Y vaya si Plácido es "contumaz" en su atrevimiento. Tanto que hoy en día –me juego lo que quieran– no sería posible rodar una versión actualizada de esta sátira feroz contra la hipocresía de los burgueses de provincias que acogen a un pobre en su casa para la cena de Nochebuena. Y eso que ahora hay miles de espectáculos bochornosos que se hacen en nombre de la "solidaridad", la palabra más maltratada y manoseada de nuestro vocabulario. Imaginemos una película que retratase el trasfondo real de las maratones solidarias de algunas televisiones, o que pusiera en solfa a los actores famosos que se las dan de filántropos y rifan una foto suya para una ONG en un acto organizado por un organismo público que ha costado cien veces más de lo que nunca se podrá recaudar con la rifa ("Coma más langostinos, señor Estandartes, coma, coma, que son de Sanlúcar y los paga el alcalde", diría el equivalente actual de un Gabino Quintanilla). O pensemos en los deportistas "solidarios", o en los futbolistas "comprometidos contra la violencia", o en los famosos que le "sacan la tarjeta roja" a la explotación sexual, o en esa multitud de cantamañanas que protestan ante las cámaras –porque de otro modo nunca protestarían- contra el cambio climático, o contra el hambre en el mundo (y nunca contra el hambre de la gente que vive en tal o en cual barrio de su propia ciudad), o contra la pobreza en el Tercer Mundo, o contra el sida en África, o contra los niños esclavizados en Bangla Desh, un lugar que ninguno de ellos sabría situar en un mapa.

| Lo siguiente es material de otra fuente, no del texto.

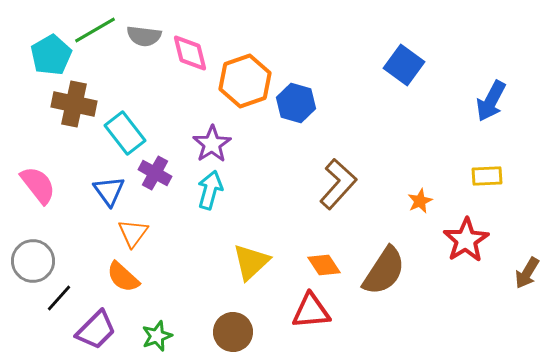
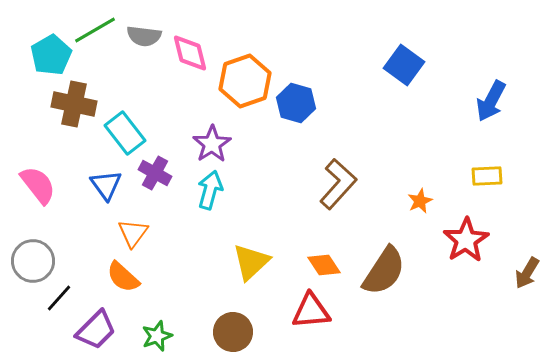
blue triangle: moved 3 px left, 6 px up
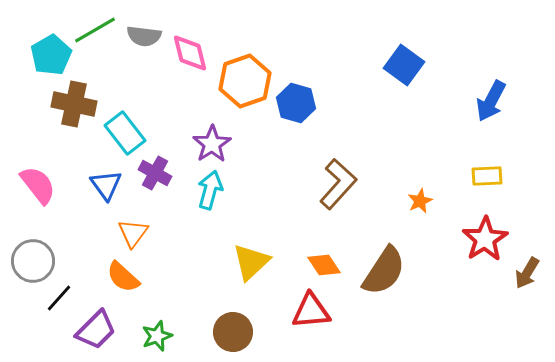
red star: moved 19 px right, 1 px up
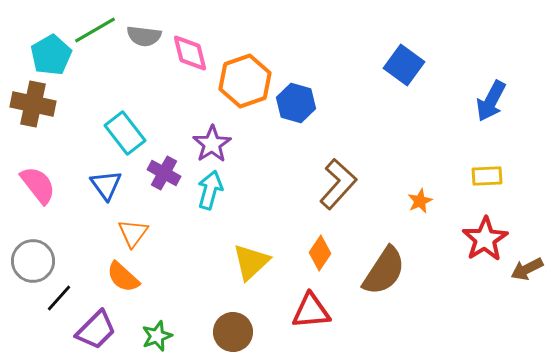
brown cross: moved 41 px left
purple cross: moved 9 px right
orange diamond: moved 4 px left, 12 px up; rotated 68 degrees clockwise
brown arrow: moved 4 px up; rotated 32 degrees clockwise
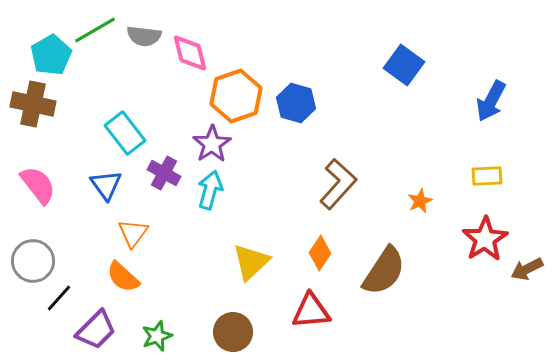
orange hexagon: moved 9 px left, 15 px down
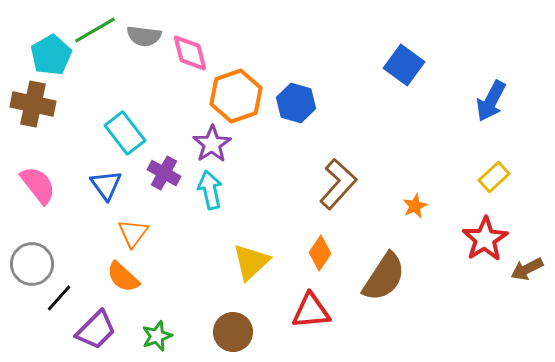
yellow rectangle: moved 7 px right, 1 px down; rotated 40 degrees counterclockwise
cyan arrow: rotated 27 degrees counterclockwise
orange star: moved 5 px left, 5 px down
gray circle: moved 1 px left, 3 px down
brown semicircle: moved 6 px down
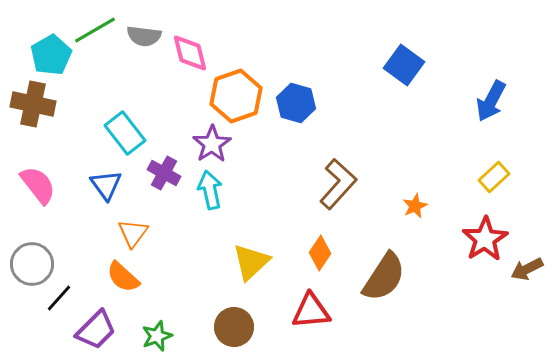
brown circle: moved 1 px right, 5 px up
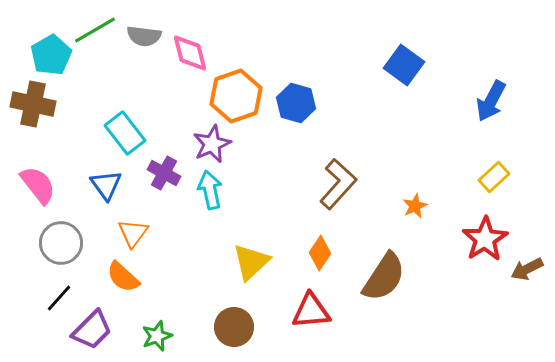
purple star: rotated 9 degrees clockwise
gray circle: moved 29 px right, 21 px up
purple trapezoid: moved 4 px left
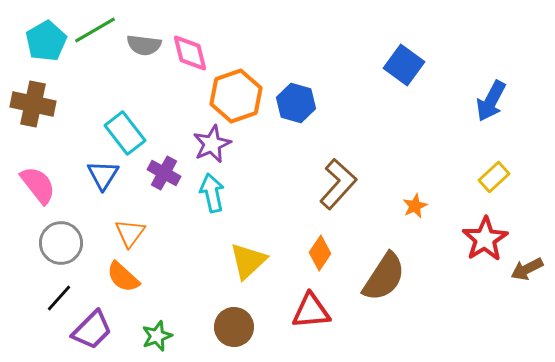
gray semicircle: moved 9 px down
cyan pentagon: moved 5 px left, 14 px up
blue triangle: moved 3 px left, 10 px up; rotated 8 degrees clockwise
cyan arrow: moved 2 px right, 3 px down
orange triangle: moved 3 px left
yellow triangle: moved 3 px left, 1 px up
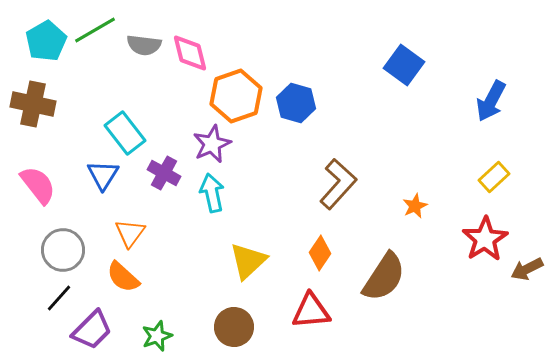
gray circle: moved 2 px right, 7 px down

¿Qué director de cine se atrevería a rodar esto? ¿Y qué productor se atrevería a financiarlo? ¿Y qué cadena de televisión se arriesgaría a promocionarlo? La respuesta es fácil: ninguno. Porque ningún cineasta actual ha retratado los miles de abusos que esta sociedad –tan beata y tan hipócrita como la franquista– comete en nombre de la solidaridad y de la "germanor". Y lo más probable es que ninguno sea capaz de hacerlo en el futuro. Faltan agallas y falta lucidez. Y sobre todo, falta la "contumacia" de Berlanga, ese deseo irreprimible de molestar a los poderosos de verdad, que no son los curas o los tiburones financieros, o mejor dicho, que no son sólo los curas y los tiburones financieros, porque también hay muchos poderosos "de izquierdas" empotrados en las estructuras del poder.

Y yendo más allá, incluso me pregunto si hoy en día sería posible un personaje como el del industrial catalán que buscaba una subvención para sus porteros automáticos en una cacería franquista (el Jaume Canivell que interpretaba el grandísimo Sazatornil en "La escopeta nacional"). ¿Quién se atrevería a sacarlo ahora? Porque un personaje actual que se pareciera al de Jaume Canivell (una especie de Joan Laporta paseando a su Miss Uzbekistán por un club de polo para conseguir financiación y contactos) suscitaría las protestas airadas de la Generalitat –"Se ha insultado la dignidad de Catalunya"–, y después llegarían las amenazas de los exaltados, y los boicots, y las campañas en Facebook, hasta conseguir que el lloroso director pidiera disculpas arrodillado ante la Abadía de Montserrat. Y lo mismo, ojo, pasaría con cualquier personaje que pudiera interpretarse como una broma contra La Rioja o Extremadura o cualquier otra autonomía. No, no, un Jaume Canivell sería imposible en la España actual de las libertades y las autonomías, lo mismo que sería imposible una versión actual de "Plácido". ¿No es ésta la más trágica de las ironías berlanguianas?